Detection of Feline Coronavirus Variants in Cats without Feline Infectious Peritonitis

Round 1

Reviewer 1 Report

In the introduction and throughout the paper the authors should make clear that they are talking about FCoV type I and not FCoV type II which can also cause FIP. It may seem trivial but there is some confusion in literature and it should always be clear to the reader about which FCoV the authors are talking. 

Line 73 to 77 is repetitive. 

The first 5 lines of discussion are also repetitive. 

Author Response

Reviewer: 1

Reviewers report for the author

viruses-1729100 review

In the introduction and throughout the paper the authors should make clear that they are talking about FCoV type I and not FCoV type II which can also cause FIP. It may seem trivial but there is some confusion in literature and it should always be clear to the reader about which FCoV the authors are talking. 

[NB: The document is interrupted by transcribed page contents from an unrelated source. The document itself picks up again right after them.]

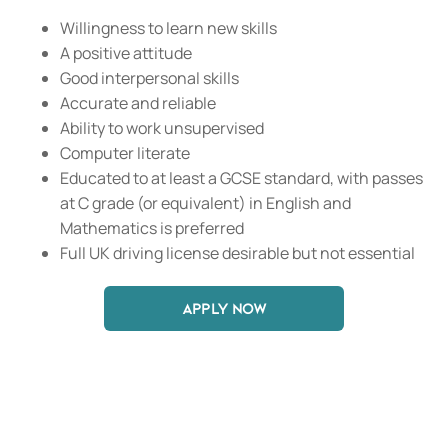
Willingness to learn new skills
A positive attitude
Good interpersonal skills
Accurate and reliable
Ability to work unsupervised
Computer literate
Educated to at least a GCSE standard, with passes
at C grade (or equivalent) in English and
Mathematics is preferred
Full UK driving license desirable but not essential
APPLY NOW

This is correct. We added this information.

Line 47-49: There are two serotypes of FCoV: type I and type II [6–8]. Serotype I is considered of only feline origin, while serotype II originates from a recombination of canine coronavirus and feline coronavirus [8,9].

Line 96: “… FCoV type I variants…”

Line 73 to 77 is repetitive. 

We thank the reviewer for the information. We made the respective changes.

Line 80-85: “Reverse transcription polymerase chain reaction (RT-PCR) is frequently applied to detect FCoV RNA in different samples, but FCoV RNA can also be detected in cats without FIP [15,19–22]. However, cats without FIP generally have significantly lower FCoV RNA loads measured by quantitative RT-PCR than cats with FIP [15], and thus,…”

The first 5 lines of discussion are also repetitive.

We agree. We made the respective changes.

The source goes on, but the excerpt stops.